The unauthorized and fake Indigenous works range from reproductions of First Nations art on T-shirts, bedspreads, plastic bowls and bags, to carved masks and totem poles made from wood grown in Southeast Asia.
Many of these are near-exact copies of original works in galleries in Canada and the problem is acute with West Coast art.
Bovey wants ministers to set up a unit to help Indigenous artists whose work is being reproduced without their knowledge track down and chase those who infringed their copyright, at least so they get paid.
Not only are Indigenous artists having their creations purloined, she says, but people buying Indigenous work in Canada and abroad may have little idea it may be fake or has been produced without the artist’s permission.
Bovey was shocked to find that some images on orange T-shirts made following the discovery of unmarked graves last year were reproduced without the artists’ knowledge by companies making a profit, not raising funds for Indigenous causes.
She warns buyers of Indigenous work to ask before they purchase where the work came from, whether it was made with the permission of the artist and whether the artist is being paid.
“This is a really serious issue,” she said. “It’s plagiarizing the work, it’s appropriating the work and both are wrong and the artists don’t have the resources to fight all this in the court.”
Helping Indigenous artists reclaim their copyright would be an example of “reconcili-action,” the senator added.
She wants an upcoming review of the Copyright Act by Heritage Minister Pablo Rodriguez and Minister of Innovation and Science Francois-Phillippe Champagne to include protections for Indigenous works, which she says are integral to Canada’s culture and history.

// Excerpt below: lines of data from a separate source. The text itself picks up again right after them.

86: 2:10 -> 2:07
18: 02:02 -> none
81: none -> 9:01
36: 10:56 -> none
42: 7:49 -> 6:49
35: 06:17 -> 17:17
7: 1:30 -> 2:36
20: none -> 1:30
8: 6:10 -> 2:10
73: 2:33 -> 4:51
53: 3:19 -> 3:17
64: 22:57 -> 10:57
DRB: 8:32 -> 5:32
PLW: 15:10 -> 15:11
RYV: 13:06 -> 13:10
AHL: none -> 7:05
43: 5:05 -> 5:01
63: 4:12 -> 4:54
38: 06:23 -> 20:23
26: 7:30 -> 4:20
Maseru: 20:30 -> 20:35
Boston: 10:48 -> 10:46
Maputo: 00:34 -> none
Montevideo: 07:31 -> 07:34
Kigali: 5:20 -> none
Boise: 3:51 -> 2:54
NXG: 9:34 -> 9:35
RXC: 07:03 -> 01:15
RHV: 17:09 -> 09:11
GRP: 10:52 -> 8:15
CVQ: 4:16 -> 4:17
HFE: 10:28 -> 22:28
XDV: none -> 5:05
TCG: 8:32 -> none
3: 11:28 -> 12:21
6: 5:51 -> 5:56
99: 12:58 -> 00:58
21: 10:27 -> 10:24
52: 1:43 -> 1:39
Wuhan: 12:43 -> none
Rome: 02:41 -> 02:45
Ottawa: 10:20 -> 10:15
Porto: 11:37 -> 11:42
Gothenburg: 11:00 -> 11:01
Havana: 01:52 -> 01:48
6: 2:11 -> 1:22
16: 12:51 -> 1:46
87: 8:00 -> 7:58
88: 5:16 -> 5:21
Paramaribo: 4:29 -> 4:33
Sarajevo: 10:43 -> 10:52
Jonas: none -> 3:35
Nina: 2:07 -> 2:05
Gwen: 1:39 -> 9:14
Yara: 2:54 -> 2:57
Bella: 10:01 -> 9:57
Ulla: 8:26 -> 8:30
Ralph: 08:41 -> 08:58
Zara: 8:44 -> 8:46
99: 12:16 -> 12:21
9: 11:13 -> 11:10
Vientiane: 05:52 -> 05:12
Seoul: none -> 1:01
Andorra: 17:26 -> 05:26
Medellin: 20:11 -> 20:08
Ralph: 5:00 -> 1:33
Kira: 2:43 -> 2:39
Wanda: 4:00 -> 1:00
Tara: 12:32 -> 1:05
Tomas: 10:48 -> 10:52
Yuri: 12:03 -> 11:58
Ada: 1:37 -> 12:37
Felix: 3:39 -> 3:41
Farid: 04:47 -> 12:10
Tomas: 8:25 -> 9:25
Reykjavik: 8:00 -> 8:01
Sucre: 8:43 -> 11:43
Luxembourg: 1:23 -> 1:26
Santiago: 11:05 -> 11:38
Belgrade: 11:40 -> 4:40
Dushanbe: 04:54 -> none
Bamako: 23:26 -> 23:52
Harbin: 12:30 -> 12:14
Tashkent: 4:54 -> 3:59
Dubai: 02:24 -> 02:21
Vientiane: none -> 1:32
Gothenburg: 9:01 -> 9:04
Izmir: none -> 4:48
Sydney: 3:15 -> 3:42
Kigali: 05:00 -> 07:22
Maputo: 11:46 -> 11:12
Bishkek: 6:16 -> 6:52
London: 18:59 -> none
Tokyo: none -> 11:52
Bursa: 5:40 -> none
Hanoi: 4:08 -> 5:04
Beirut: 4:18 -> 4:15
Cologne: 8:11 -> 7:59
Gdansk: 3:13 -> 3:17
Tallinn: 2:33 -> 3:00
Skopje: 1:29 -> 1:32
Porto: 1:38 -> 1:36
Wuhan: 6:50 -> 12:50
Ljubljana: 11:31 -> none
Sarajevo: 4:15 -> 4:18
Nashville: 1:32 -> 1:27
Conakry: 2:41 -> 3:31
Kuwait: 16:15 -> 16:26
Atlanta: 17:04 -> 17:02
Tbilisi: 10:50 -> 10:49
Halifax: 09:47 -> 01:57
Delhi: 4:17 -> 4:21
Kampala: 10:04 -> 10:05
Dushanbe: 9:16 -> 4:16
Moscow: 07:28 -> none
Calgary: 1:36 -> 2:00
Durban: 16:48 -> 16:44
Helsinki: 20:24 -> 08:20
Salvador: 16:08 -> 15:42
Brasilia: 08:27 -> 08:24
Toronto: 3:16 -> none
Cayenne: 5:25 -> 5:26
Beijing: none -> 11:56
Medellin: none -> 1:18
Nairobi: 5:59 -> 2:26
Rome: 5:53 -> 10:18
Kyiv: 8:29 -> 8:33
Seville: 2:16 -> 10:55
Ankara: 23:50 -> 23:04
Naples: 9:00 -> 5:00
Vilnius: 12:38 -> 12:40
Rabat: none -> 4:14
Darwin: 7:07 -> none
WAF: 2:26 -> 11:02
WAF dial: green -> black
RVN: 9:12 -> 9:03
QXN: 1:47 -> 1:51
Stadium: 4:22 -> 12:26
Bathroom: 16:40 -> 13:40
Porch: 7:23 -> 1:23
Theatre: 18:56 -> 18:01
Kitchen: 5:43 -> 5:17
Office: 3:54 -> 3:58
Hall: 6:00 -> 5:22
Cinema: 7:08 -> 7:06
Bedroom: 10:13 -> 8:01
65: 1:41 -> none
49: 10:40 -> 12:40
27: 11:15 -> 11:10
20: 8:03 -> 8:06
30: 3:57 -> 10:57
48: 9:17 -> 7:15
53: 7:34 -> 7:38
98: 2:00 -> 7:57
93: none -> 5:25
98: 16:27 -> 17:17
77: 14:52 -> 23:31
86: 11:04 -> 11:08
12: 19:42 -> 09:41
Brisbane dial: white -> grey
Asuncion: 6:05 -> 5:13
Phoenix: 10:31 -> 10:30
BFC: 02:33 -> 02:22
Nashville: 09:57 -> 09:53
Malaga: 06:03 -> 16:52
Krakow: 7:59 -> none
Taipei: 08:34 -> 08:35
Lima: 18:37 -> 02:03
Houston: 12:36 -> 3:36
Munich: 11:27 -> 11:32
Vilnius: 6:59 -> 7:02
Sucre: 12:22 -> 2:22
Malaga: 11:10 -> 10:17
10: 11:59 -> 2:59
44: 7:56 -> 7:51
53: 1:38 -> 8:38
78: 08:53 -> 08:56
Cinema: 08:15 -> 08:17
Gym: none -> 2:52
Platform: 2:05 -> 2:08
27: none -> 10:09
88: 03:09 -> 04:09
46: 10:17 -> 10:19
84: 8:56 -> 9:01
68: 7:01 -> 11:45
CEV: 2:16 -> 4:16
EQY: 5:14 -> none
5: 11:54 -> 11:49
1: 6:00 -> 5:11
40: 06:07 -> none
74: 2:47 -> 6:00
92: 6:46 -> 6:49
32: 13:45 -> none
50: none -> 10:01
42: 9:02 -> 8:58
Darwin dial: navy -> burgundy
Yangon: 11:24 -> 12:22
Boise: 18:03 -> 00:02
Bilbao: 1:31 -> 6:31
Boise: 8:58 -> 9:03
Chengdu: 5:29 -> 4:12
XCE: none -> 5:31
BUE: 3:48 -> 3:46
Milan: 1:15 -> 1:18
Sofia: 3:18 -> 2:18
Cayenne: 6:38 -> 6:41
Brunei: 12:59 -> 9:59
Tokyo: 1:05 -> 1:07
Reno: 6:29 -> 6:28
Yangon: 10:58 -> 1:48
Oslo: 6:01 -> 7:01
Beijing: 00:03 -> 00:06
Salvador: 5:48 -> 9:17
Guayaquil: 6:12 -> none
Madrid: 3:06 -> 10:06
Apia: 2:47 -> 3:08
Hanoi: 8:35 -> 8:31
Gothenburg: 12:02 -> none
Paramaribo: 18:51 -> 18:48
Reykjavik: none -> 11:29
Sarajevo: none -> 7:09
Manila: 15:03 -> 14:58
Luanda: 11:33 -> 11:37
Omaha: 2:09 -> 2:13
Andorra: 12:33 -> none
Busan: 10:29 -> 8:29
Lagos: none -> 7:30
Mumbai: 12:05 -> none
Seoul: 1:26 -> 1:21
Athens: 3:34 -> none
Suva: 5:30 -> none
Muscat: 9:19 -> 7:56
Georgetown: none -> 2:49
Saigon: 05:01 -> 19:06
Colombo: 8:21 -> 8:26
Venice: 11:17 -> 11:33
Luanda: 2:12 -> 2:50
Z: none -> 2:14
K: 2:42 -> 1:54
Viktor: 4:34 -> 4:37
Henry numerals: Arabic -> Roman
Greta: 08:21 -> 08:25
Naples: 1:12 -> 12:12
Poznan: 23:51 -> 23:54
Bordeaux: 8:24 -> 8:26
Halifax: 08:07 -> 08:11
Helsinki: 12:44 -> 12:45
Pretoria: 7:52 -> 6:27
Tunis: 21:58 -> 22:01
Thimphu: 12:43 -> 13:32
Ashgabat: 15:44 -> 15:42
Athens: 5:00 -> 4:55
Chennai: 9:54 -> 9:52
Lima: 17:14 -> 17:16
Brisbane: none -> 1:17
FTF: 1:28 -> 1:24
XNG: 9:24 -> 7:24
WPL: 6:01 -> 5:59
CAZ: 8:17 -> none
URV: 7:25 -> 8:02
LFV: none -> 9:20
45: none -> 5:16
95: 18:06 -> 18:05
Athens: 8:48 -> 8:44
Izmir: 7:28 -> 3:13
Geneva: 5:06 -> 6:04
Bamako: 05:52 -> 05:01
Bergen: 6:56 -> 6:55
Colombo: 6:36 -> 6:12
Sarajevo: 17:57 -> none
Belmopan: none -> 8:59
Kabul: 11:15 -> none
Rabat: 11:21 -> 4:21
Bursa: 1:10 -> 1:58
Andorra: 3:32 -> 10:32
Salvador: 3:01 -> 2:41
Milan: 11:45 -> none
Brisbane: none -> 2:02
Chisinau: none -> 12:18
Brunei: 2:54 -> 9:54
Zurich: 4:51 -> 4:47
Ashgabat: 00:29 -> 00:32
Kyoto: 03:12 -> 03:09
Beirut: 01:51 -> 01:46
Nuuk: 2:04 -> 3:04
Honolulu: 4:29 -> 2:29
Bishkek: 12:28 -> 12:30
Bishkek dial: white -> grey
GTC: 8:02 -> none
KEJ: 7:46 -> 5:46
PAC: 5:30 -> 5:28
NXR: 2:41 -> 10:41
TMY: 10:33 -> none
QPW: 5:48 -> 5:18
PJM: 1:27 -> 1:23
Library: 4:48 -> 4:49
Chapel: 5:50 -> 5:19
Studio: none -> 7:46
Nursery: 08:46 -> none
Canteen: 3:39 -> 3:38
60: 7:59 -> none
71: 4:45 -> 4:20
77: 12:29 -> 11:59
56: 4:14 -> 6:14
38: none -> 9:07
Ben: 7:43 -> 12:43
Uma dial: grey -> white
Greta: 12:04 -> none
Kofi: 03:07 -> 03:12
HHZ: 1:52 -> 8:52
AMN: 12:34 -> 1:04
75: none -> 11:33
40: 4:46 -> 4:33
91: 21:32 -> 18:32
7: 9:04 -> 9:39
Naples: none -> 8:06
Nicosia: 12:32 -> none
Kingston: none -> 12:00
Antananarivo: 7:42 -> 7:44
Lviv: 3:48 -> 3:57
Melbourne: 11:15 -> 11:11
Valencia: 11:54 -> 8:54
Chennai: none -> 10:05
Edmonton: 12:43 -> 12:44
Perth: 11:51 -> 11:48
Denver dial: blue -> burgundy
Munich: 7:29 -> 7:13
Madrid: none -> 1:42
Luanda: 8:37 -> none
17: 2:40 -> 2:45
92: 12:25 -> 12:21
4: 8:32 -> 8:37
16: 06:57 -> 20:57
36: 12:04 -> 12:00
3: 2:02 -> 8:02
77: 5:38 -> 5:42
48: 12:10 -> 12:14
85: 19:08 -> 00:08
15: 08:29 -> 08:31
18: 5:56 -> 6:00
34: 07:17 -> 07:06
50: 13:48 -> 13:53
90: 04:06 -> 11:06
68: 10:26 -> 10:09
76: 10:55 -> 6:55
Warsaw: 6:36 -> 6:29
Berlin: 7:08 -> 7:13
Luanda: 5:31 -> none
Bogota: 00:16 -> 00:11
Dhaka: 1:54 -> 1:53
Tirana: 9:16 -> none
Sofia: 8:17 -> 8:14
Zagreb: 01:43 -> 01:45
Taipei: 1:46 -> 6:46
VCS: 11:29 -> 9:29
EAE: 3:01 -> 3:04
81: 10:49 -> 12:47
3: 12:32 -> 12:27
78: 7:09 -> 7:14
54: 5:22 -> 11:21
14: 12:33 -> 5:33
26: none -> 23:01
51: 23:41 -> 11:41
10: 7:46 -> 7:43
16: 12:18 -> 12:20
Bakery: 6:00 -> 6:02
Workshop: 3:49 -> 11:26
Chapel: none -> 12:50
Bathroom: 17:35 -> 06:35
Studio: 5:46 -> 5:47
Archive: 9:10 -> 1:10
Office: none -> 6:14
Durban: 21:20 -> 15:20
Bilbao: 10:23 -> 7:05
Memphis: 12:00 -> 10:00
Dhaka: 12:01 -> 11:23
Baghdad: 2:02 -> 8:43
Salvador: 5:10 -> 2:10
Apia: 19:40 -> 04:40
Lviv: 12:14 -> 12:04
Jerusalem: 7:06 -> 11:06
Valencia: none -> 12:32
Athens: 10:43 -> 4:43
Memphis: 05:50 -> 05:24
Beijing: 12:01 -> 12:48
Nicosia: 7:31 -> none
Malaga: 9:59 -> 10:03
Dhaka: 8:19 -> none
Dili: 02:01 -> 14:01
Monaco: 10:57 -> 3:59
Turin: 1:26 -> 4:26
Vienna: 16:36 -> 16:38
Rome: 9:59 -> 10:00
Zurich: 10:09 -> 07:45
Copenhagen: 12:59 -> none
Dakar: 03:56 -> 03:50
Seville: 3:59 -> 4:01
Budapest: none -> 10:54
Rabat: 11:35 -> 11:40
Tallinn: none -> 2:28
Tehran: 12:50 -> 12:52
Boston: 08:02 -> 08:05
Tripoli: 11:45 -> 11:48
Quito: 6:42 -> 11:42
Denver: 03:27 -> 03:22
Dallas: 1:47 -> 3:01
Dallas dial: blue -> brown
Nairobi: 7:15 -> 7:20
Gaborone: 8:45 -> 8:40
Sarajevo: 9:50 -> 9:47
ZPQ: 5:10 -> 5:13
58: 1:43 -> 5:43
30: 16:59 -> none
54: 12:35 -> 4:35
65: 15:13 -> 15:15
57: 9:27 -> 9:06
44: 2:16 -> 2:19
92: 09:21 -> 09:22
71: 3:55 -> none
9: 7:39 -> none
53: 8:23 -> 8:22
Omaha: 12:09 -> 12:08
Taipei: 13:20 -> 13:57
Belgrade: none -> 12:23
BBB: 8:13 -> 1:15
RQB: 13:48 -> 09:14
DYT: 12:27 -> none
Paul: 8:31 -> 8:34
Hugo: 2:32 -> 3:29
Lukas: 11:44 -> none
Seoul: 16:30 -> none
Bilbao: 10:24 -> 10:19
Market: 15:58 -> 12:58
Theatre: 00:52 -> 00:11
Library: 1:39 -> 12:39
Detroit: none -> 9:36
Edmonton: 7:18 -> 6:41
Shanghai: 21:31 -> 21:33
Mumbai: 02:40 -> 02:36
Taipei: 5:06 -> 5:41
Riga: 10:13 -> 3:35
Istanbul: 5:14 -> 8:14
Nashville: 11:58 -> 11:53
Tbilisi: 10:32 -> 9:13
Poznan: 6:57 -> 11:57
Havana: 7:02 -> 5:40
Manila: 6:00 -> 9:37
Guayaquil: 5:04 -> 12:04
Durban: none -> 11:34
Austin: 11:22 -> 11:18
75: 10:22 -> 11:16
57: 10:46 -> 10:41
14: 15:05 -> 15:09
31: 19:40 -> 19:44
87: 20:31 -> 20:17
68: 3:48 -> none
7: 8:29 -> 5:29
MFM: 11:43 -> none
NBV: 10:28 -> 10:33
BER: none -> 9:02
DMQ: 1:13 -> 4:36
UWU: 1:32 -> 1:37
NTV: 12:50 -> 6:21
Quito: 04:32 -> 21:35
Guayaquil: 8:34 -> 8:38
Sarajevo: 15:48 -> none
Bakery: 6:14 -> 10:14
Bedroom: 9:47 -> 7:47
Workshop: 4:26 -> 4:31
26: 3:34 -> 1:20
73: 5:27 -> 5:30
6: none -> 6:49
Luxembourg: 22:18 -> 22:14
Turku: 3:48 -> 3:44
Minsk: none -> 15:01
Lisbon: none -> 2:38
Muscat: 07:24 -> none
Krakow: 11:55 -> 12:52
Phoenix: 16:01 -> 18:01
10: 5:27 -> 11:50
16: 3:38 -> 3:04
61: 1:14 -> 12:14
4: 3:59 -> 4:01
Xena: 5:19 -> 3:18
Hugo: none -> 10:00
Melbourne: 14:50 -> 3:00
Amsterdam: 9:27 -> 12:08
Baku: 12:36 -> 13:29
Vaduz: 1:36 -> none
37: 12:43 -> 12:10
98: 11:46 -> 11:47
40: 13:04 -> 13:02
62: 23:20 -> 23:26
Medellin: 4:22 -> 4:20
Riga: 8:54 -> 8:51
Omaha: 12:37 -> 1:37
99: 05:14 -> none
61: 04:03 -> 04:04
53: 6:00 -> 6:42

Not only should there be specific safeguards for artists but a mechanism to track down companies fabricating Indigenous works, or failing to pay artists’ royalties, including in China and eastern Europe, she said.
“We all have a responsibility for this. We need to find ways to support artists who are maligned that way to have legal funds,” she said.
Alex Wellstead, spokesman for Champagne, said the review of the Copyright Act would “further protect artists and creators and copyright holders.”
He said “Indigenous Peoples and artists will be consulted in the process.”
Current copyright law offers protection for Indigenous craftsmen and women, including Inuit sculptors and jewellers, but Bovey said the process is so complex and time-consuming to chase, few artists have the time to pursue it.
She also wants closer checks at borders and investigations of the provenance and destination of art in Canadian Indigenous styles, particularly made from wood that is not native to Canada.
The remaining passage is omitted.